Grant learned a ton about football from coaches like Wilson, offensive coordinator Matt Canada and quarterbacks coach Kevin Johns, but he also learned a lot about off the field matters, and some of those lessons have come in handy as he has built his own career.
“I’ve been fortunate to steal a lot from guys that I played for and worked with,” Grant said.
Grant is in his second season as a head coach, but first at his alma mater. His first try at leading a program, last season at Three Rivers Conference foe Rochester High School, didn’t go so well, but the lessons that he learned in Bloomington, as well as during a three-year stint serving under the winningest coach in IHSAA football history (Sheridan’s Bud Wright), enabled him to deal with what proved to be a very challenging start to his head coaching career.
It’s hard to imagine how any 27-year-old could have prepared himself better for an opportunity to be a head coach than Grant had leading up to his brief stay at Rochester. Wilson helped resurrect the Indiana program to a degree and working under Wright is any young coach’s dream.
“I’ve got a bunch of stories about coach Wright,” Grant laughed. “I remember after my first year, we were sitting at a Golden Corral drawing (plays) on napkins. I left there and thought ‘Man, I don’t know anything, because (coach Wright) knows so much.'”
But learning an endless array of offensive formations can’t prepare a guy for the politics that often permeate high school athletics.
Grant finished the 2016 football season in the same manner in which he started it, in search of his first career victory, but despite the struggles – on and off of the field – he never wavered in his affection for his players and the Zebra program.
“You really need to practice what you preach,” Grant said of his experience last autumn. “I stuck to my guns last year. I made decisions that I believed were best for the program. I made decisions with player personnel. Player safety was always put first. I made decisions with my staff that I believed were best for the program, and they were the right decisions.
“I learned that it doesn’t matter if you are 10-0 or 0-10 (as Grant was), you need to coach what you believe in.”
That philosophy has shown to be effective for Grant this season with the Warriors.
Grant wasn’t fired by Rochester following last season, but he saw the opening at North Miami as a sign that perhaps he needed to return to the program that he once quarterbacked to a stellar 9-3 season (in 2007).
“I think things happen for a reason,” Grant said. “I had a great experience last year with the kids. Even going 0-10, I absolutely loved those kids. But all the things happened in the right way for me to come to North Miami.”
The Warriors will travel to TRC arch-rival Tippecanoe Valley today at 7 p.m. and a win, coupled with a Southwood loss at Northfield and a Peru defeat at Rochester, both of which are very plausible, would give North Miami (5-3, 3-1 TRC) the top record in the South Division of the league.
So perhaps, Grant knows a little bit about the game after all.
“We tell this to our kids,” Grant said, “‘You need to have confidence in your ability, because we have confidence in you. But you also need to be critical of yourself whether you win or lose.'”

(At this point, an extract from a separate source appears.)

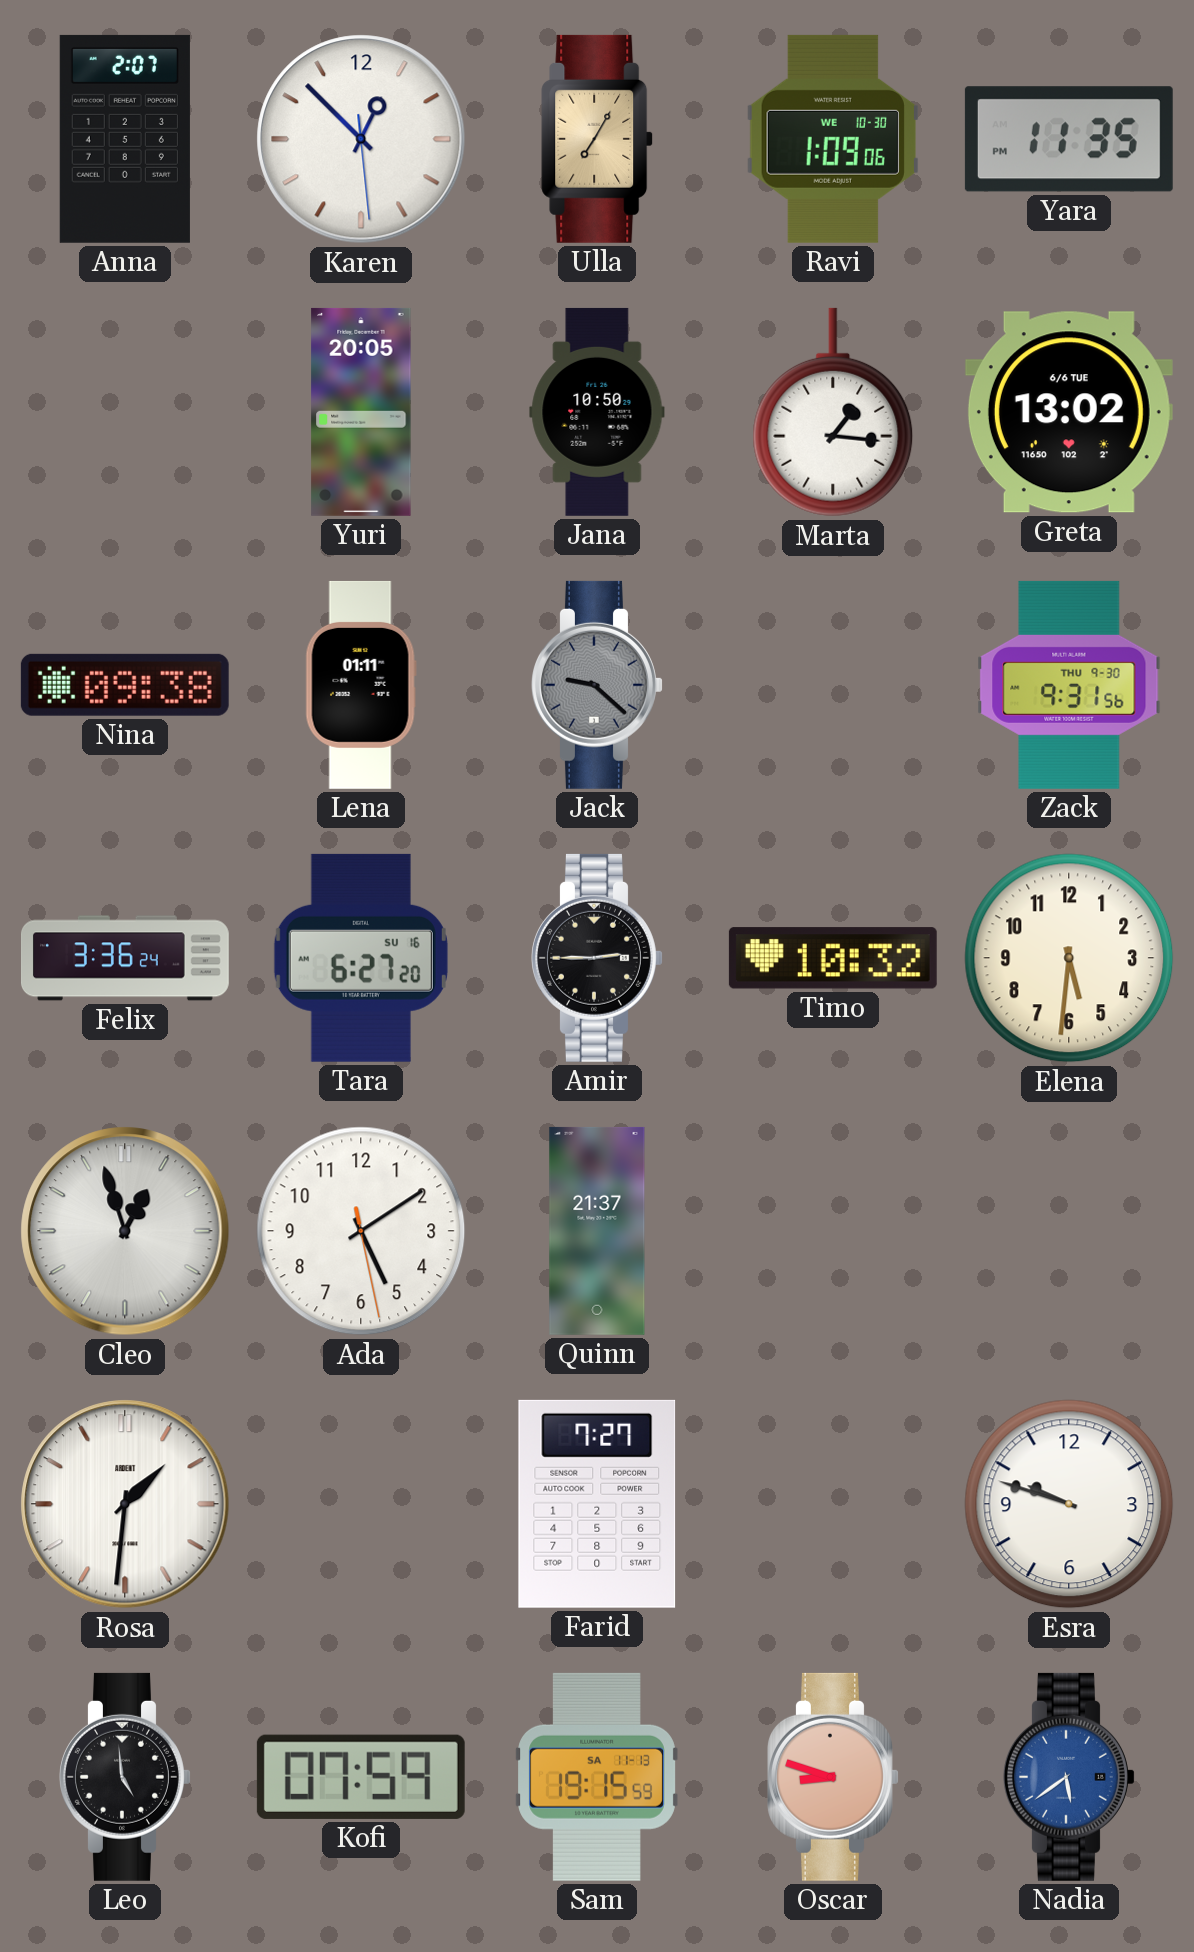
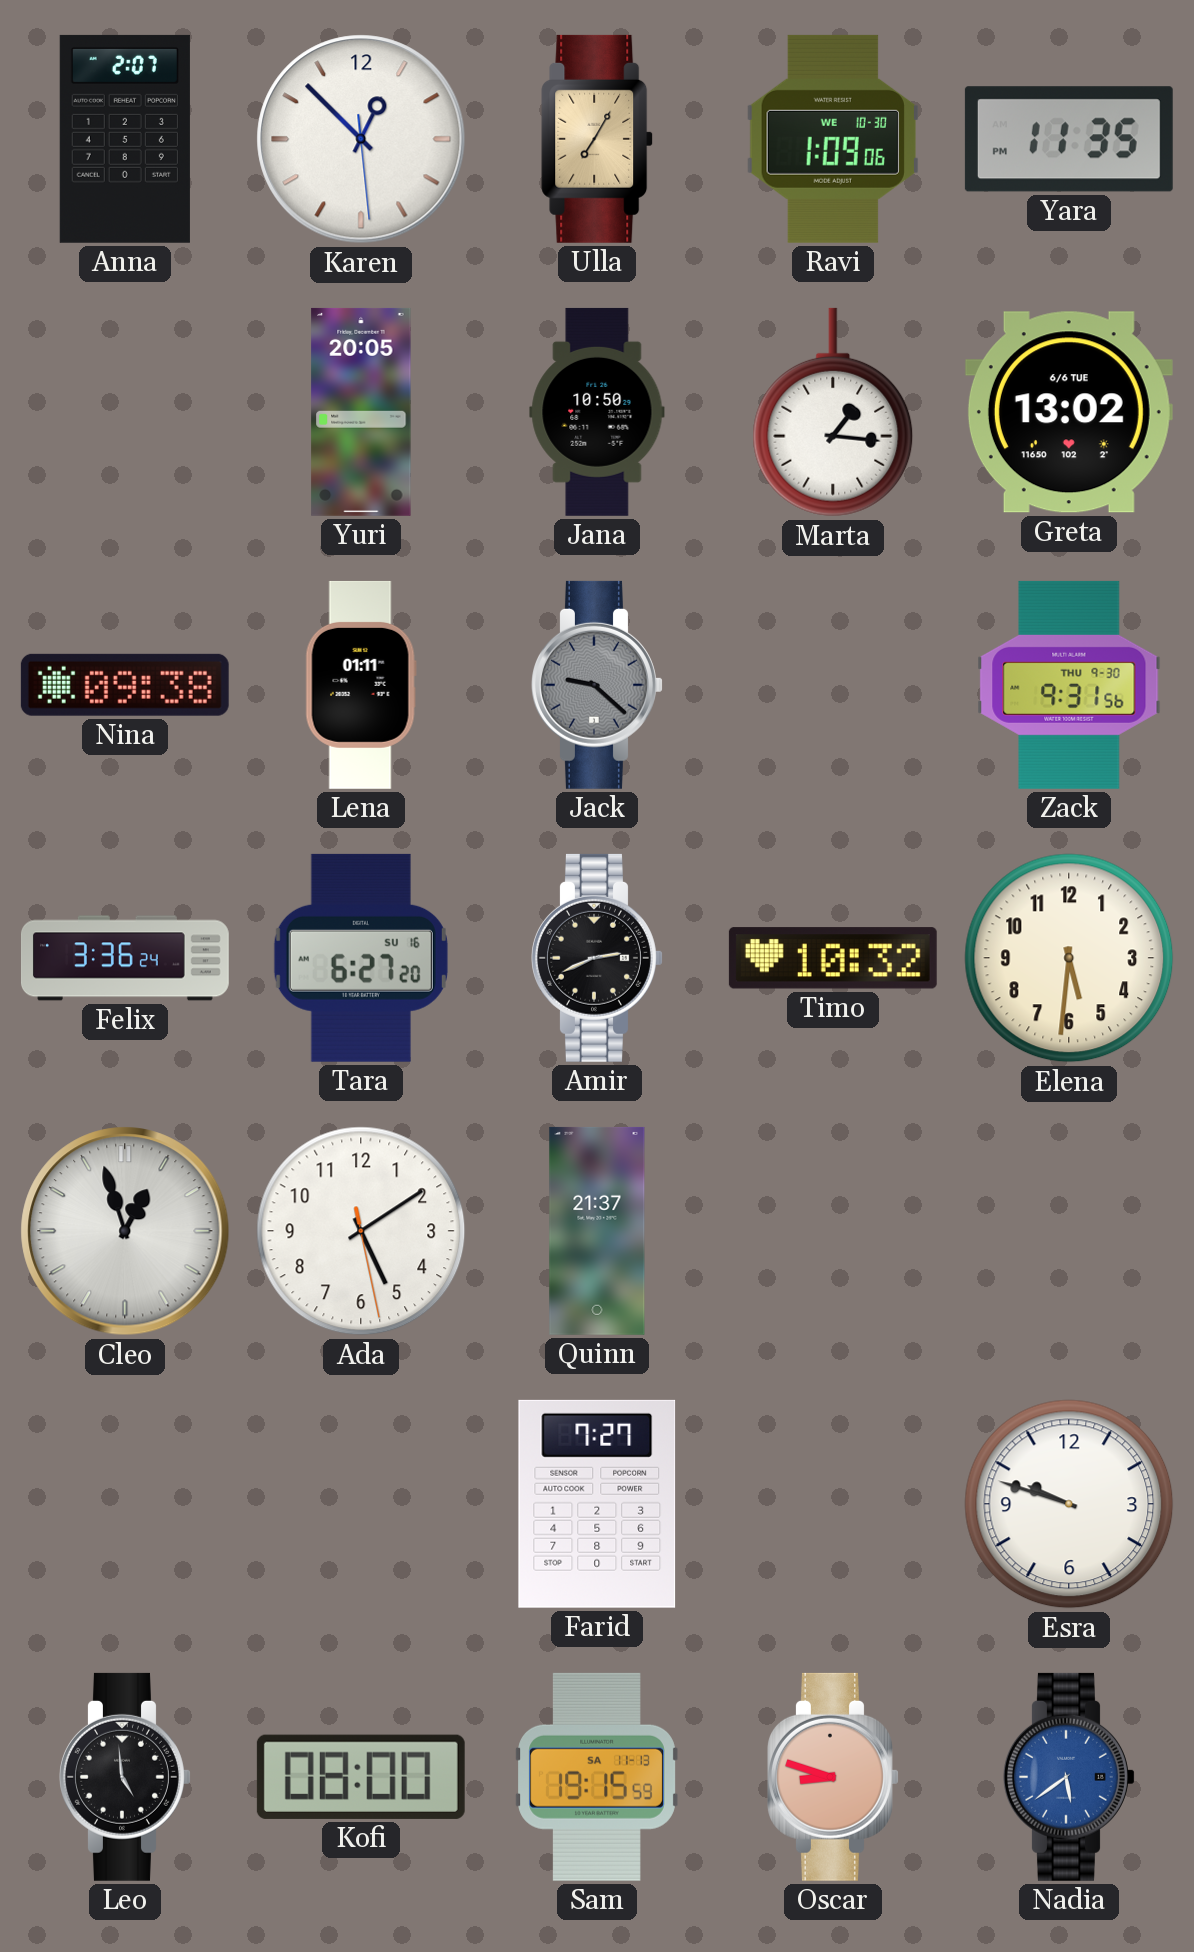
Amir: 2:45 -> 2:41
Rosa: 1:31 -> none
Kofi: 07:59 -> 08:00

Grant and his wife, Britney, both of whom graduated from North Miami in 2008, and both of whom teach in the school system, have enjoyed being back among family and friends.
Joe’s father, Jeff Sr., helps assist Joe by coaching the running backs and special teams, while older brother, Jeff Jr., keeps stats and even lines the field when he’s not keeping the game officials in line, as well.

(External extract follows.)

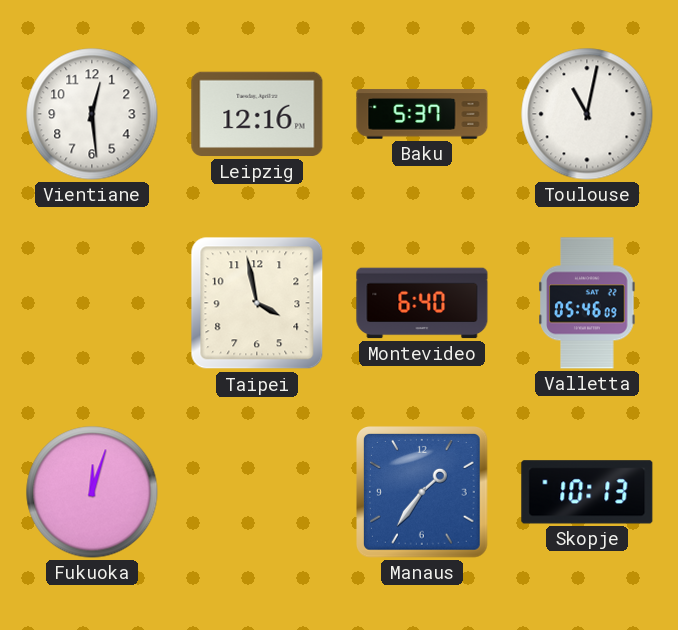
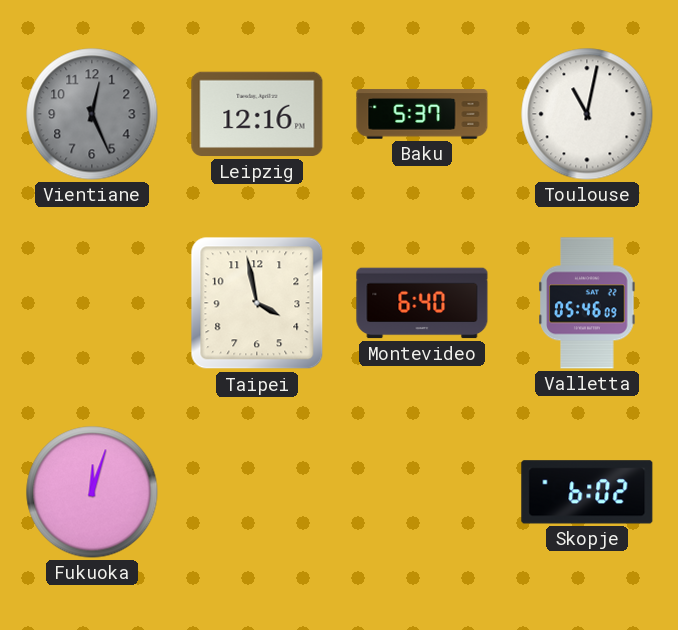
Vientiane: 12:29 -> 12:26
Vientiane dial: white -> grey
Manaus: 1:36 -> none
Skopje: 10:13 -> 6:02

With 7-month-old son, Marshall, in tow, the Grant’s have been welcomed home and so far the move has paid dividends for Grant’s immediate family, as well as his football family.

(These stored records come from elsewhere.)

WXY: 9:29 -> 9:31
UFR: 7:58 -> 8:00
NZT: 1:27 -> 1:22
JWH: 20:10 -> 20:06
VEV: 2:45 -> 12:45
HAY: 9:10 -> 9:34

“There has never really been an end game,” Grant said of his career plans. “My end game was not to be here or Rochester or Sheridan, but that is where I was at the moment. Now that we are here, my wife and I want to be here.
“We know how great North Miami can be if we have the right people and the right pieces. But you can’t predict the future.”
Grant can’t “predict the future,” but what he can do is assure everyone that he has learned never to deviate from his core professional values.
“If you love your kids,” Grant said, “and you coach what you believe in, and you do the right thing, you truly do the right thing and not just try to make certain people happy, you’ll be fine.”
Under Grant, North Miami certainly will be.